第18章 入學打算寒風裹挾著幾片枯葉,在院中打著旋。方柏裹緊棉襖,推開院門時,看見慕桃正蹲在灶前,用木棍在灶灰上划著什麼。
“又在練習寫字?”方柏放下肩上的柴火,湊近看。
慕桃急忙用腳抹去灰上的痕跡,臉微微發紅:“沒,隨便畫畫。”
自入冬以來,慕桃總是神神秘秘的。方柏知道她在學寫字,但總覺得不止於此。每次問起,慕桃總說是在練習他教她的那些字。
“你的筆順還是不太對,”方柏蹲下身,在灶灰上重新寫了個“桃”字,“你看,這一撇要先向左,再向右回鋒。”

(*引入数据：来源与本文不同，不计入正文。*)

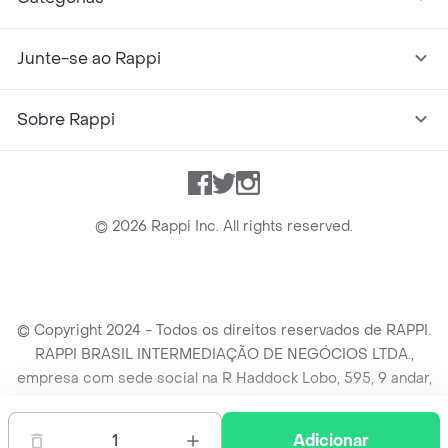
Junte-se ao Rappi
Sobre Rappi
Facebook
Twitter
Instagram
©
2026
Rappi Inc. All rights reserved.
© Copyright 2024 - Todos os direitos reservados de RAPPI.
RAPPI BRASIL INTERMEDIAÇÃO DE NEGÓCIOS LTDA.,
empresa com sede social na R Haddock Lobo, 595, 9 andar,
conj. 91, Lado A, Cerqueira Cesar, São Paulo/SP CEP. 01414-
905, CNPJ/MF n° 26.900.161/0001-25.
1
Adicionar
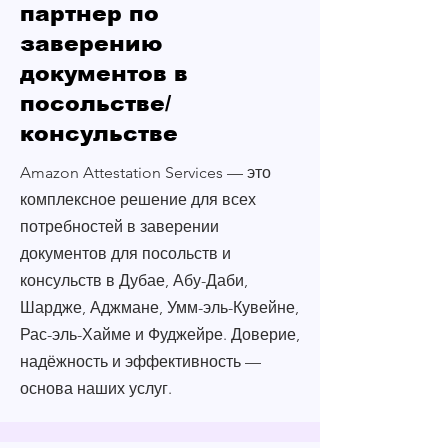
партнер по
заверению
документов в
посольстве/
консульстве
Amazon Attestation Services — это
комплексное решение для всех
потребностей в заверении
документов для посольств и
консульств в Дубае, Абу-Даби,
Шардже, Аджмане, Умм-эль-Кувейне,
Рас-эль-Хайме и Фуджейре. Доверие,
надёжность и эффективность —
основа наших услуг.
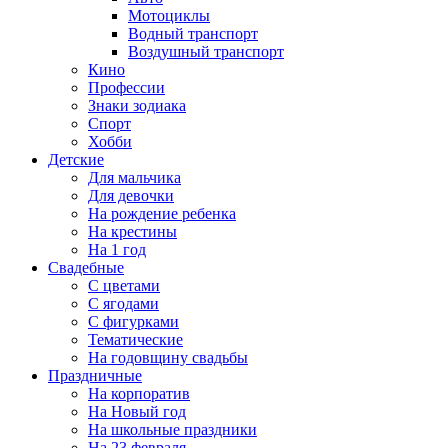
Мотоциклы
Водный транспорт
Воздушный транспорт
Кино
Профессии
Знаки зодиака
Спорт
Хобби
Детские
Для мальчика
Для девочки
На рождение ребенка
На крестины
На 1 год
Свадебные
С цветами
С ягодами
С фигурками
Тематические
На годовщину свадьбы
Праздничные
На корпоратив
На Новый год
На школьные праздники
На 23 февраля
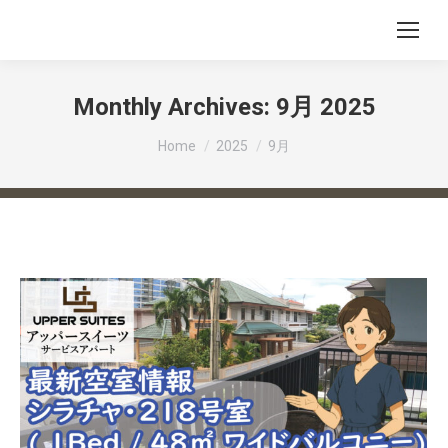
Monthly Archives:
9月 2025
You are here:
Home
2025
9月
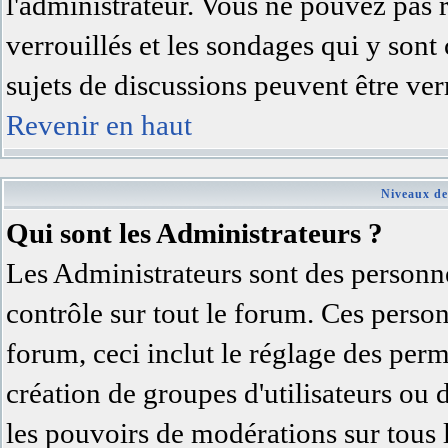
l'administrateur. Vous ne pouvez pas 
verrouillés et les sondages qui y son
sujets de discussions peuvent être ver
Revenir en haut
Niveaux de
Qui sont les Administrateurs ?
Les Administrateurs sont des personne
contrôle sur tout le forum. Ces person
forum, ceci inclut le réglage des permi
création de groupes d'utilisateurs ou 
les pouvoirs de modérations sur tous 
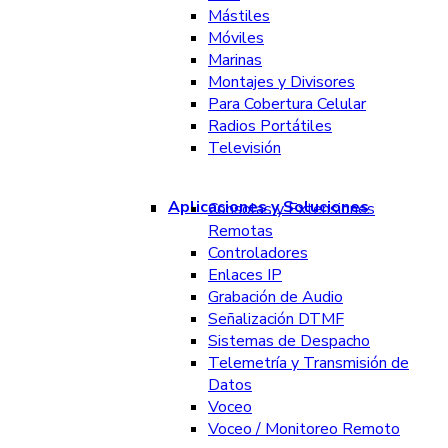
Mástiles
Móviles
Marinas
Montajes y Divisores
Para Cobertura Celular
Radios Portátiles
Televisión
Aplicaciones y Soluciones
Consolas y Extensiones
Remotas
Controladores
Enlaces IP
Grabación de Audio
Señalización DTMF
Sistemas de Despacho
Telemetría y Transmisión de
Datos
Voceo
Voceo / Monitoreo Remoto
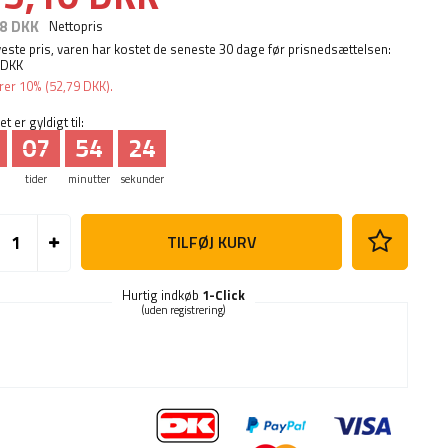
8 DKK
Nettopris
este pris, varen har kostet de seneste 30 dage før prisnedsættelsen:
 DKK
rer
10%
(
52,79 DKK
).
t er gyldigt til:
07
54
23
tider
minutter
sekunder
TILFØJ KURV
Hurtig indkøb
1-Click
(uden registrering)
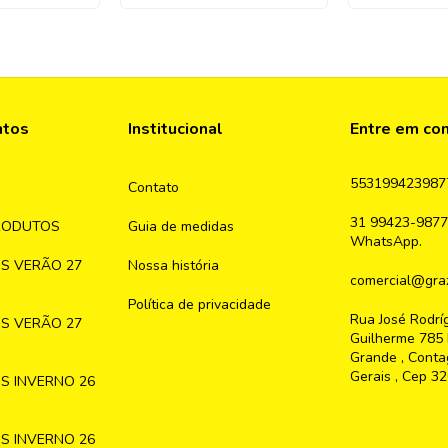
ntos
Institucional
Entre em co
553199423987
Contato
31 99423-9877
RODUTOS
Guia de medidas
WhatsApp.
S VERÃO 27
Nossa história
comercial@graz
Política de privacidade
Rua José Rodrí
S VERÃO 27
Guilherme 785 
Grande , Conta
Gerais , Cep 3
S INVERNO 26
S INVERNO 26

慕桃認真地盯著,手指不自覺地跟著比劃。這裡的繁體字比簡體複雜太多,她常常忘記筆畫,或是把結構寫錯。但為了那個計劃,她必須學會。
“你學得真快。”方柏看著她專注的側臉,輕聲道。
慕桃抬起頭,撞進他清澈的眸子裡,慌忙避開視線:“是你教得好。”
方柏笑了笑,沒再追問。他知道每個人都需要有自己的秘密,就像他從未告訴慕桃,他獨自進縣裡時,不止去了陳夫子那兒,還偷偷打聽了幾家書鋪的情況。
入冬後,方柏第三次進縣城。
陳夫子住在城南一條僻靜的巷子裡,門前種著幾株梅,此時正開得熱鬧。方柏敲了門,開門的是個十來歲的童子。
“方師兄來了!”童子認得他,笑嘻嘻地讓進去。
陳夫子正在書房臨帖,見方柏來了,放下筆,捋了捋花白的鬍鬚:“天寒地凍的,怎麼又跑來了?不是說好了開春直接來學堂嗎?”
“學生想先來拜會夫子,還有些問題想請教。”方柏恭敬地行禮。
陳夫子讓他坐下,童子端來熱茶。茶煙嫋嫋,書房裡瀰漫著墨香和淡淡的黴紙味。方柏環視四周,書架上的書比記憶中又多了些,牆上掛著新裱的字畫,是陳夫子自己的手筆。
“你家裡可安好?”陳夫子啜了口茶,看似隨意地問。
方柏頓了頓:“尚可。”
“你那個爹......”陳夫子搖搖頭,沒再說下去。方柏突然退學,他親自去方家問過,方猛只說家裡需要勞力,讀書無用。陳夫子氣得當場拂袖而去,再沒登過方家的門。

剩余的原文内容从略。